▶ [EXERCISE PROMPT] Go through the data below and return each line where the string "Chemical" appears.

▶ [EXERCISE INPUTS]

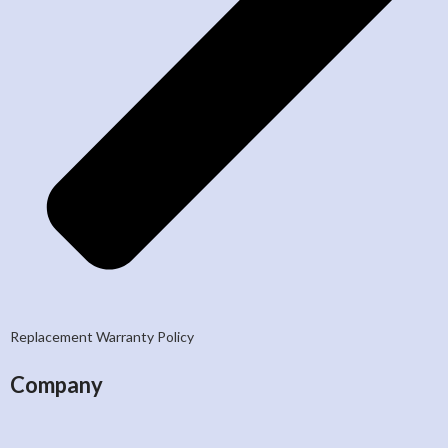
Replacement Warranty Policy
Company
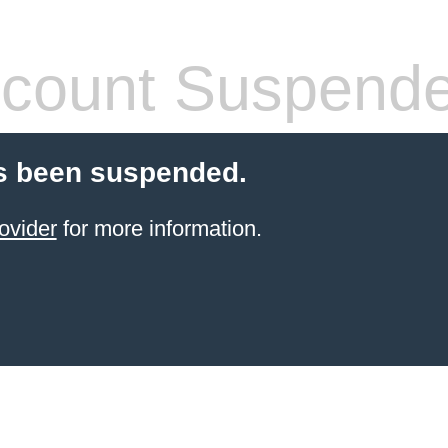
count Suspend
s been suspended.
ovider
for more information.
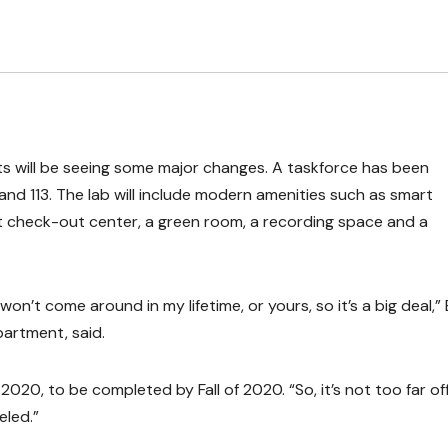
e Arts will be seeing some major changes. A taskforce has been
and 113. The lab will include modern amenities such as smart
t check-out center, a green room, a recording space and a
 won’t come around in my lifetime, or yours, so it’s a big deal,” 
artment, said.
020, to be completed by Fall of 2020. “So, it’s not too far off
eled.”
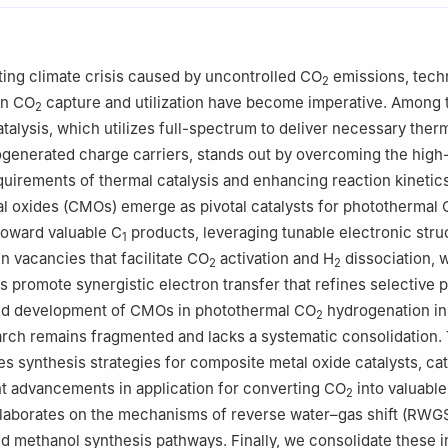
tory of Eco-industry, School of Resources and Civil Engineering, No
yang 110819, China
ting climate crisis caused by uncontrolled CO
emissions, tech
2
ncial Key Laboratory of Chemical Energy Storage and Novel Cell Te
in CO
capture and utilization have become imperative. Among 
2
try and Chemical Engineering, Liaocheng University, Liaocheng 252
talysis, which utilizes full-spectrum to deliver necessary therm
generated charge carriers, stands out by overcoming the high
uirements of thermal catalysis and enhancing reaction kinetics
l oxides (CMOs) emerge as pivotal catalysts for photothermal
toward valuable C
products, leveraging tunable electronic stru
1
 vacancies that facilitate CO
activation and H
dissociation, w
2
2
s promote synergistic electron transfer that refines selective 
pid development of CMOs in photothermal CO
hydrogenation in
2
arch remains fragmented and lacks a systematic consolidation. 
es synthesis strategies for composite metal oxide catalysts, cat
t advancements in application for converting CO
into valuable
2
laborates on the mechanisms of reverse water–gas shift (RWGS
d methanol synthesis pathways. Finally, we consolidate these i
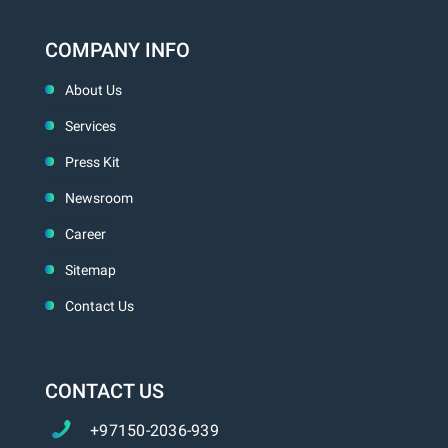
COMPANY INFO
About Us
Services
Press Kit
Newsroom
Career
Sitemap
Contact Us
CONTACT US
+97150-2036-939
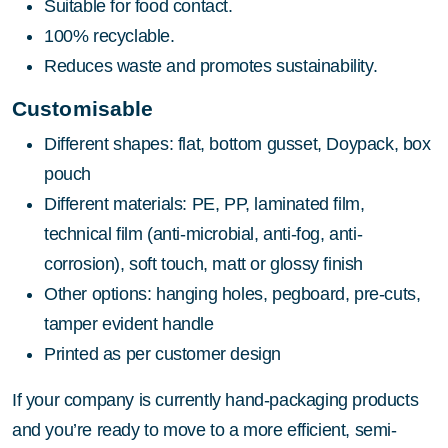
Suitable for food contact.
100% recyclable.
Reduces waste and promotes sustainability.
Customisable
Different shapes: flat, bottom gusset, Doypack, box
pouch
Different materials: PE, PP, laminated film,
technical film (anti-microbial, anti-fog, anti-
corrosion), soft touch, matt or glossy finish
Other options: hanging holes, pegboard, pre-cuts,
tamper evident handle
Printed as per customer design
If your company is currently hand-packaging products
and you’re ready to move to a more efficient, semi-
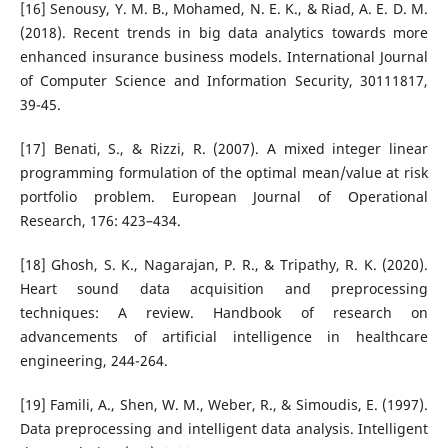
[16] Senousy, Y. M. B., Mohamed, N. E. K., & Riad, A. E. D. M.
(2018). Recent trends in big data analytics towards more
enhanced insurance business models. International Journal
of Computer Science and Information Security, 30111817,
39-45.
[17] Benati, S., & Rizzi, R. (2007). A mixed integer linear
programming formulation of the optimal mean/value at risk
portfolio problem. European Journal of Operational
Research, 176: 423–434.
[18] Ghosh, S. K., Nagarajan, P. R., & Tripathy, R. K. (2020).
Heart sound data acquisition and preprocessing
techniques: A review. Handbook of research on
advancements of artificial intelligence in healthcare
engineering, 244-264.
[19] Famili, A., Shen, W. M., Weber, R., & Simoudis, E. (1997).
Data preprocessing and intelligent data analysis. Intelligent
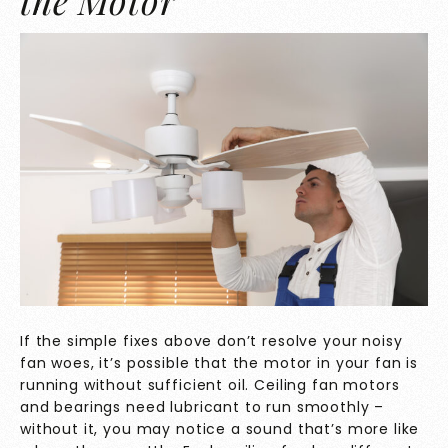
the Motor
If the simple fixes above don’t resolve your noisy
fan woes, it’s possible that the motor in your fan is
running without sufficient oil. Ceiling fan motors
and bearings need lubricant to run smoothly –
without it, you may notice a sound that’s more like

▶ [TASK SOLUTION]
ncial Key Laboratory of Chemical Energy Storage and Novel Cell Te
try and Chemical Engineering, Liaocheng University, Liaocheng 252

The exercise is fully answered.